(RECORDS FOR THE EXERCISE)

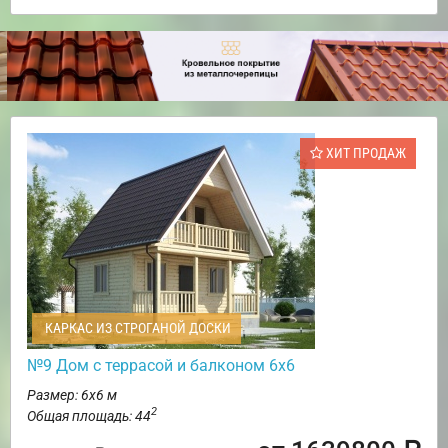
ХИТ ПРОДАЖ
КАРКАС ИЗ СТРОГАНОЙ ДОСКИ
№9 Дом с террасой и балконом 6х6
Размер: 6х6 м
2
Общая площадь: 44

(ACTION ITEM) Text only, please: give the listing again word for word with no images.

(ANSWER BELOW)
ХИТ ПРОДАЖ
КАРКАС ИЗ СТРОГАНОЙ ДОСКИ
№9 Дом с террасой и балконом 6х6
Размер: 6х6 м
2
Общая площадь: 44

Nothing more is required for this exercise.